I am running .125 spokes in the rear wheel, but I have heard you can get away with the standard ones.
Personally, I wouldn't go below .105's.


----------



## squeedals (Oct 12, 2014)

Coaster Brake said:


> It's pretty easy to put one together as long as you have all the pieces.
> I built mine out of parts, which allowed me to build one exactly as I wanted.
> 
> 
> ...





So how can you tell if the rear spokes are thick enough? What was standard on say a 47 Road Master?? And it looks like a cut out on the rear fender would do too. No biggie.

Don


----------



## Coaster Brake (Oct 12, 2014)

squeedals said:


> So how can you tell if the rear spokes are thick enough? What was standard on say a 47 Road Master?? And it looks like a cut out on the rear fender would do too. No biggie.
> 
> Don





Standard spokes would probably be a bit narrow. 
What I would do is ask around and try to find a coaster hub shell (thats the same make as you already have) made for the heavier gauge spokes, and ream the wheel to match. Then lace it up with some .105 or .120 gauge spokes.


----------



## militarymonark (Oct 12, 2014)

mine started as a frame. Built heavy duty wheels, found the springer I like and pieced it all together.


----------



## Coaster Brake (Oct 12, 2014)

The owner's manual is pretty vague on this matter.


----------



## squeedals (Oct 12, 2014)

Coaster Brake said:


> The owner's manual is pretty vague on this matter.

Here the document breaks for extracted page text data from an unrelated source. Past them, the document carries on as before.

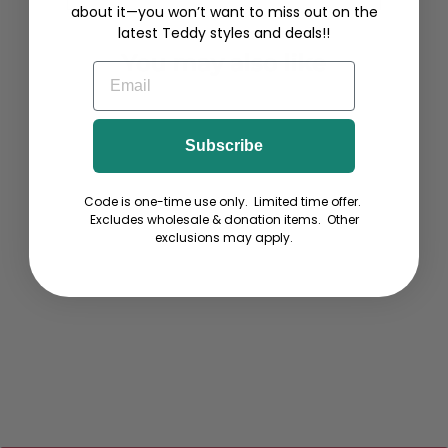
about it—you won’t want to miss out on the
latest Teddy styles and deals!!
You may also like
EMAIL
Subscribe
Code is one-time use only. Limited time offer.
Excludes wholesale & donation items. Other
exclusions may apply.
Dock Diving - Ladies Long-
Sleeve T-Shirt
from $32.00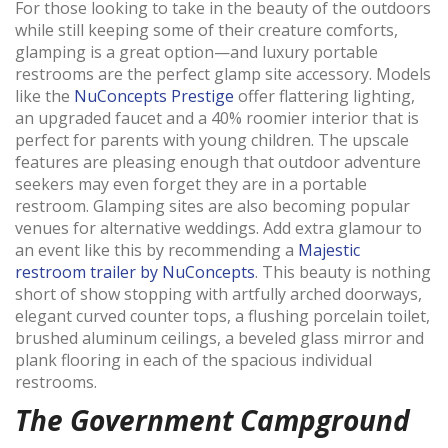
For those looking to take in the beauty of the outdoors
while still keeping some of their creature comforts,
glamping is a great option—and luxury portable
restrooms are the perfect glamp site accessory. Models
like the
NuConcepts Prestige
offer flattering lighting,
an upgraded faucet and a 40% roomier interior that is
perfect for parents with young children. The upscale
features are pleasing enough that outdoor adventure
seekers may even forget they are in a portable
restroom
.
Glamping sites are also becoming popular
venues for alternative weddings. Add extra glamour to
an event like this by recommending a
Majestic
restroom trailer by NuConcepts
. This beauty is nothing
short of show stopping with
artfully arched doorways,
elegant curved counter tops, a flushing porcelain toilet,
brushed aluminum ceilings, a beveled glass mirror and
plank flooring in each of the spacious individual
restrooms.
The Government Campground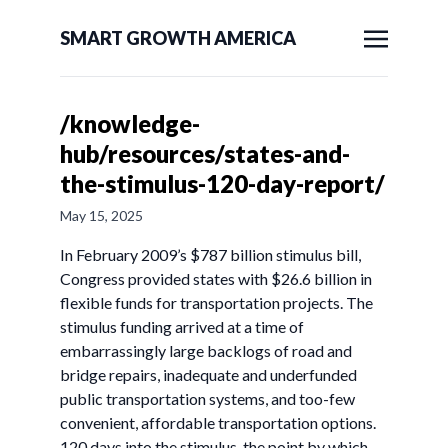
SMART GROWTH AMERICA
/knowledge-
hub/resources/states-and-
the-stimulus-120-day-report/
May 15, 2025
In February 2009’s $787 billion stimulus bill,
Congress provided states with $26.6 billion in
flexible funds for transportation projects. The
stimulus funding arrived at a time of
embarrassingly large backlogs of road and
bridge repairs, inadequate and underfunded
public transportation systems, and too-few
convenient, affordable transportation options.
120 days into the stimulus, the point by which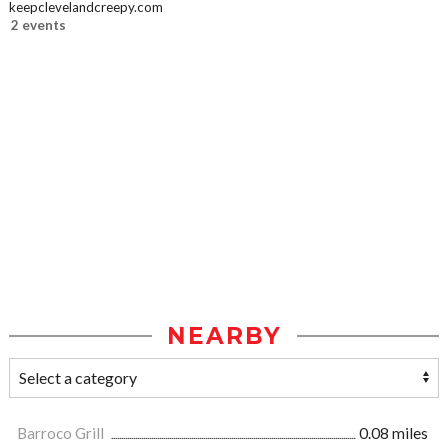
keepclevelandcreepy.com
2 events
NEARBY
Barroco Grill
0.08 miles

Most I've seen are Schwinn. Most popular bike then though......so no surprise.


----------



## bricycle (Oct 12, 2014)

I have a couple of extra wide cranks too, if you need one (modern)


----------



## squeedals (Oct 12, 2014)

OK.......so I bought the 47 (seller said it was a 41) Road Master in the FOR SALE section. A good candidate for the Whizzer build I think. Will be looking at parts and a good H engine over the winter months and will start the project in the spring. This should be a fun build. Here's the bike I'm starting with........


http://thecabe.com/vbulletin/showthread.php?63934-1940-41-Roadmaster-for-SALE


Don


----------



## pedal4416 (Oct 12, 2014)

Great start. I love the colors of that bike, If I had the cash I would have bought it to ride. I say bolt a kit to it how it is, worry about heavy duty wheels later. I have a template for cutting fenders Ill try to scan it later for you guys.


----------



## squeedals (Oct 12, 2014)

pedal4416 said:


> Great start. I love the colors of that bike, If I had the cash I would have bought it to ride. I say bolt a kit to it how it is, worry about heavy duty wheels later. I have a template for cutting fenders Ill try to scan it later for you guys.

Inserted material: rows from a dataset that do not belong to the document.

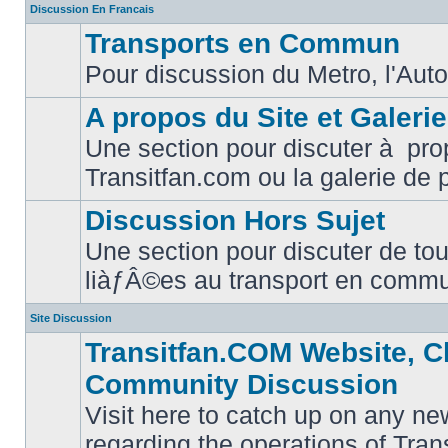
Discussion En Francais
Transports en Commun
Pour discussion du Metro, l'Auto
No
unread
posts
A propos du Site et Galeri
Une section pour discuter à pro
No
Transitfan.com ou la galerie de 
unread
posts
Discussion Hors Sujet
Une section pour discuter de tou
No
liàƒÂ©es au transport en comm
unread
posts
Site Discussion
Transitfan.COM Website, C
Community Discussion
Visit here to catch up on any ne
regarding the operations of Tra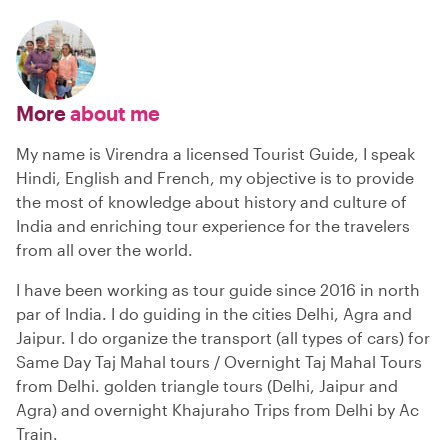
More
about me
My name is Virendra a licensed Tourist Guide, I speak
Hindi, English and French, my objective is to provide
the most of knowledge about history and culture of
India and enriching tour experience for the travelers
from all over the world.
I have been working as tour guide since 2016 in north
par of India. I do guiding in the cities Delhi, Agra and
Jaipur. I do organize the transport (all types of cars) for
Same Day Taj Mahal tours / Overnight Taj Mahal Tours
from Delhi. golden triangle tours (Delhi, Jaipur and
Agra) and overnight Khajuraho Trips from Delhi by Ac
Train.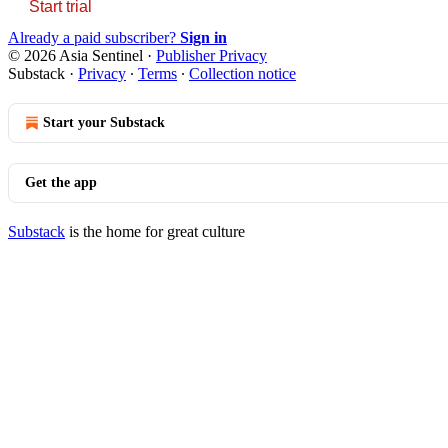
Start trial
Already a paid subscriber?
Sign in
© 2026 Asia Sentinel
·
Publisher Privacy
Substack
·
Privacy
∙
Terms
∙
Collection notice
Start your Substack
Get the app
Substack
is the home for great culture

My thoughts too. Yes........I will have to cut the fender. What is the best way to do that? Cutting wheel, good tin snips?


----------



## pedal4416 (Oct 12, 2014)

I use a dremel with a thin metal cutting wheel, then follow it up with a sanding wheel.

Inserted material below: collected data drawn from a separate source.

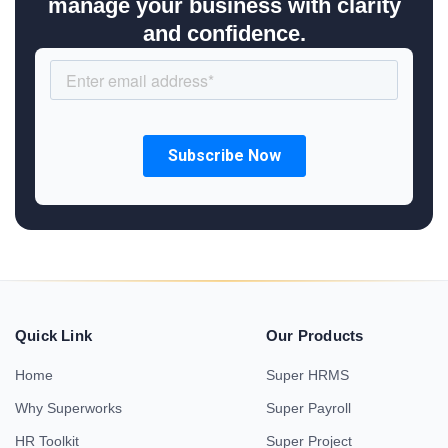
manage your business with clarity
and confidence.
Quick Link
Our Products
Home
Super HRMS
Why Superworks
Super Payroll
HR Toolkit
Super Project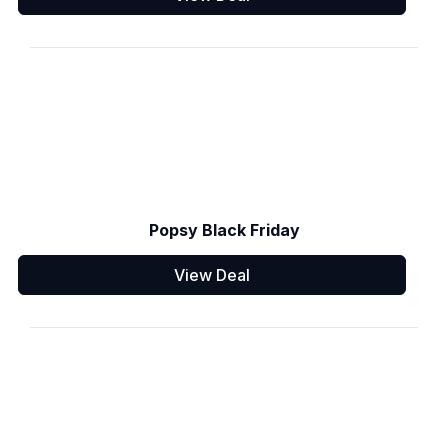
Popsy Black Friday
View Deal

Heres a good deal on a rebuilt J motor
http://whizzerworks.tripod.com/engines.htm

 I paid about $800 without a carb for my H, if I had to do it all over again Id go with this one. My rebuilt ML5B carb cost $120 on ebay and it was not a solid carb, I have yet to test it I hope it works! You can also try Quenton Gunther, I believe hes out of NC, and Memory Lane Classics for all your Whizzer needs.


----------



## squeedals (Oct 12, 2014)

pedal4416 said:


> I use a dremel with a thin metal cutting wheel, then follow it up with a sanding wheel.
> 
> Heres a good deal on a rebuilt J motor
> http://whizzerworks.tripod.com/engines.htm
> ...




Fantastic! I'm not sure when I'll buy the motor. Is one better than another? J...H? I heard that H's were the first good engines that didn't self destruct. J's are later too....correct? There's a H in eBay with a carb for $750

http://www.ebay.com/itm/Nice-Rebuil...501?pt=LH_DefaultDomain_0&hash=item4629a6e25d


----------



## pedal4416 (Oct 12, 2014)

The J uses a bigger carb, heres a quick cut and past from the internet:
The Whizzer J Model was introduced in May of 1948. The external appearance is similar to the "H", except that the carburetor in most cases is a Carter "N". The tank is embossed WHIZZER on both sides, and the controls are motorcycle type twist grips. The serial numbers run J200,000 up to J252 +++, about 52, 000 engines more or less a few. There is an additional fin (5) on the cylinder at the valve body, and the fins on the cylinder are slightly larger. The intake manifold appears somewhat shorter and larger than on the "H", although that may be due to the larger fins. The valves are also 3/4 inch in diameter. The "J" also holds 6 oz of oil and is a 2.5 hp engine.


----------



## squeedals (Oct 13, 2014)

Is this a good deal? 

http://www.ebay.com/itm/Nice-Rebuilt...item4629a6e25d


----------



## pedal4416 (Oct 13, 2014)

Compared to what I bought years ago it's a great deal. Make sure he's test run it after the rebuild. I'd love to hear what others think about it.


----------



## squeedals (Oct 13, 2014)

Another good deal??? And would they fit the Roadmaster in the bottom link?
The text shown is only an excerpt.